The Christmas I turned 12 I got a TI-99/4A and I’ve been programming on and off ever since. Pressing a button and watching a computer translate lines of code into graphics, music, or calculation results is still magic for me. And as much code as I’ve written I feel limited by needing to have just the right number of spaces for an indent or the commas in exactly the right location for the code to work.
Therefore in my world Alteryx is a delightful tool for visual programming with data: instead of variables I’m working with streams of data, instead of typing out function names I’m dragging and dropping tools, instead of paging down from a function call at line M to see the function at line M+N I’m following a connector line on the screen, and instead of creating functions I’m building macros.

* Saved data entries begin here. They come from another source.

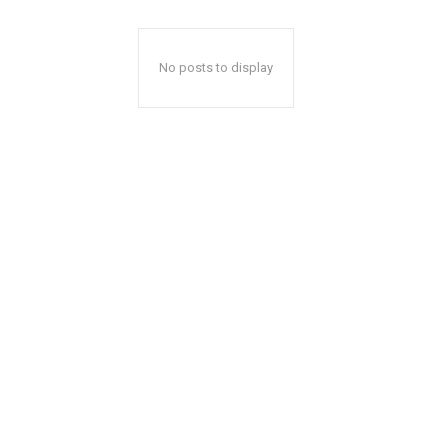
No posts to display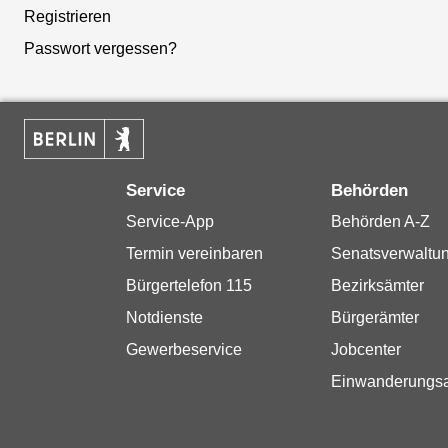
Registrieren
Passwort vergessen?
Service
Behörden
Service-App
Behörden A-Z
Termin vereinbaren
Senatsverwaltu
Bürgertelefon 115
Bezirksämter
Notdienste
Bürgerämter
Gewerbeservice
Jobcenter
Einwanderungs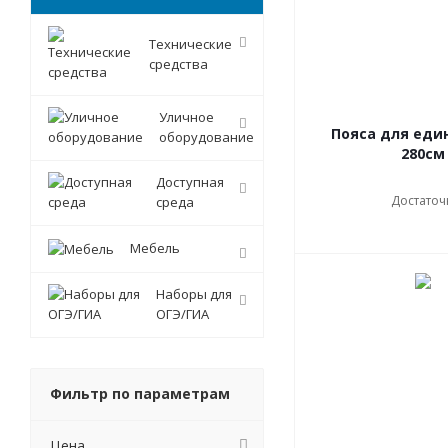
Технические
средства
Уличное
Пояса для еди
оборудование
280см
Доступная
Достаточ
среда
Мебель
Наборы для
ОГЭ/ГИА
Фильтр по параметрам
Цена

Only Alteryx doesn’t always quite work the way I’m used to programming which is mostly in a procedural fashion, so this post is composed of my notes about the differences between my procedural programming mental model and the Alteryx mental model for building out macros. Hopefully it can help others, and thanks to Ken Black for encouraging me to keep my notes and do this!
The Three Kinds of Workflows
What I think of as the “working unit” in Alteryx is a workflow (like a document in Word, a worksheet in Tableau, etc.). There are three kinds of workflows in Alteryx that we use to manipulate data and get stuff done:
- Standard workflows that take in data, transform it, and write data out.
- Analytic Apps. These are self-contained workflows that a user can configure, run, and generate output without requiring Alteryx Designer.
- A workflow that can be dropped as a tool inside other workflows, in other words a re-usable workflow. This is a macro.
Sometimes we build macros when what we’d really like is to just have another function to use in the Expression editor, we can do that too using Alteryx’s SDK (and check out John Dunkerley’s amazing Beyond Alteryx Macros series.
Relating Macros to Programming
I really don’t want to do the same task over and over again, even if it’s as easy as drag-and-drop. So this post is mostly about the third kind of workflow from above: re-usable macros.
In a programming mental model this is creating a subroutine aka function.
In SQL this is creating a user-defined function, stored procedure, or even a database view.
In Alteryx we can duplicate what we do in programming or in SQL, or even just wrap our pre-existing scripting language code or SQL in an Alteryx macro. (This latter piece makes for a nice way to start incrementally using Alteryx to add functionality to existing processes without having to replace the entire data pipeline all at once).
What are the Objects We are Manipulating When We Build Workflows?
This is where Alteryx starts to diverge from other tools I’ve used:
Programming: We use variables that might be single values, vectors, arrays, objects, etc. In many programming languages it doesn’t really matter whether the values are coming from configuration files, run-time arguments, or data loaded by the application, we manipulate them with the same logic.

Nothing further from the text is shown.